Sejak tahun lalu, BRICS mulai memperluas keanggotaannya sebagai upaya arus balik dari dominasi ekonomi Barat.
Negara-negara seperti Arab Saudi, Iran, Ethiopia, Mesir, Argentina, hingga Uni Emirat Arab telah bergabung dengan BRICS, selagi lebih dari 40 negara lain menyatakan minatnya untuk menyusul.
Indonesia Pilih OECD
Di sisi lain, Presiden Joko Widodo (Jokowi) memastikan bahwa Indonesia terus berkomitmen menjadi anggota Organisation for Economic Co-operation and Development (OECD) dalam waktu 3 tahun mendatang.
Hal ini disampaikan oleh Menteri Koordinator bidang Perekonomian Airlangga Hartarto usai mendampingi Kepala Negara menerima Sekjen OECD Mathias Cormann di Istana Kepresidenan Bogor, Selasa (28/5/2024).
Airlangga mengaku bahwa upaya bergabung dengan OECD menyandang peranan penting dalam mendorong transformasi ekonomi menuju tercapainya Visi Indonesia Emas 2045
Dia mengatakan upaya penguatan kerja sama internasional yang dilakukan Pemerintah melalui penyampaian intensi untuk bergabung dalam keanggotaan OECD kian menunjukkan kepastian dengan berbagai tahapan yang berlangsung dengan optimal.

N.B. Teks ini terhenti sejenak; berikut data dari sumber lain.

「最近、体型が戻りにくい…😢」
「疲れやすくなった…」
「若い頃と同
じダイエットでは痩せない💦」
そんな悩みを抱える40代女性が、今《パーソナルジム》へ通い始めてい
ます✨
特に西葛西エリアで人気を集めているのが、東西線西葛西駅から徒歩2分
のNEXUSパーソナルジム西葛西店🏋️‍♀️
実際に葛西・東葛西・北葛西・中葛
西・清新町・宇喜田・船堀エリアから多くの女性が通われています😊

“Ini merupakan pertemuan kedua antara Presiden Joko Widodo dan Sekjen Cormann terkait dengan Proses Aksesi Indonesia," ujar Ketua Pelaksana Tim Nasional Persiapan dan Percepatan Keanggotaan Indonesia dalam OECD (Tim Nasional OECD) dalam sesi konferensi pers di Istana Bogor, Selasa (28/5/2024).
Airlangga memaparkan pertemuan pertama antara Jokowi dan Sekjen OECD berlangsung pada Agustus 2023. Adapun, tujuan dari pertemuan ini adalah untuk memberikan informasi terkini mengenai proses aksesi dan langkah-langkah yang perlu diambil oleh pemerintah.

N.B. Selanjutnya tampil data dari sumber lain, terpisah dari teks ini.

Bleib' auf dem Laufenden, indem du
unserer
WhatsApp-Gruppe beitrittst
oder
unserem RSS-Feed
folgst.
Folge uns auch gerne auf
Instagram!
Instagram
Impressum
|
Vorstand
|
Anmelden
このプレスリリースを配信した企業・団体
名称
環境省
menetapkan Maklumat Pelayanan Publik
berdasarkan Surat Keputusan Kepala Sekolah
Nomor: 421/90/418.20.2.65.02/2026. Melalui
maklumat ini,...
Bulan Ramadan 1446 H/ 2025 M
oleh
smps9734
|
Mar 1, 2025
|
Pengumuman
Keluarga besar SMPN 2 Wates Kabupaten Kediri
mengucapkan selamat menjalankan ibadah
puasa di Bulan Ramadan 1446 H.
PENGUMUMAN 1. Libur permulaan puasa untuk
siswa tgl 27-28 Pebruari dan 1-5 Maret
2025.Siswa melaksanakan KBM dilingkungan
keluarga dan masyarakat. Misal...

Lebih lanjut, Airlangga menyebutkan bahwa dalam pertemuan tersebut disampaikan bahwa Indonesia terus berkomitmen menjadi anggota OECD dalam waktu 3 tahun.

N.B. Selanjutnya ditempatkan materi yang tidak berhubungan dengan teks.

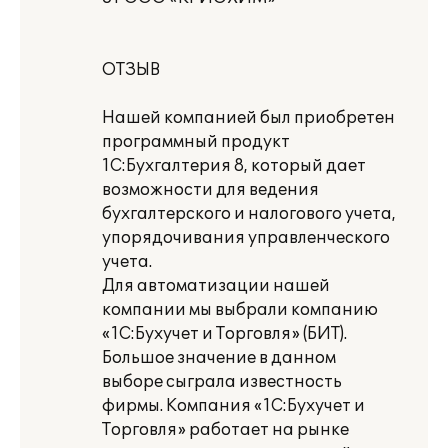
ОТЗЫВ
Нашей компанией был приобретен
программный продукт
1С:Бухгалтерия 8, который дает
возможности для ведения
бухгалтерского и налогового учета,
упорядочивания управленческого
учета.
Для автоматизации нашей
компании мы выбрали компанию
«1С:Бухучет и Торговля» (БИТ).
Большое значение в данном
выборе сыграла известность
фирмы. Компания «1С:Бухучет и
Торговля» работает на рынке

Untuk merealisasi visi tersebut, pemerintah akan membentuk Project Management Office (PMO) untuk mendukung Tim Nasional, serta akan terus mendorong aksesi OECD agar terintegrasi dengan RPJPN dan RPJMN.
Menko Airlangga juga menyebutkan bahwa terdapat sejumlah pembelajaran dari beberapa negara anggota baru OECD yang mampu mencapai kinerja ekonomi lebih baik.
"Mulai dari Kosta Rika yang mampu menurunkan defisit anggarannya menjadi 5% dari PDB pada 2021, Kolombia yang mengurangi suap asing dengan menerapkan Konvensi Anti-Suap OECD, serta Lituania dan Chili yang mampu menyelesaikan masa aksesi dalam kurun waktu 3 tahun.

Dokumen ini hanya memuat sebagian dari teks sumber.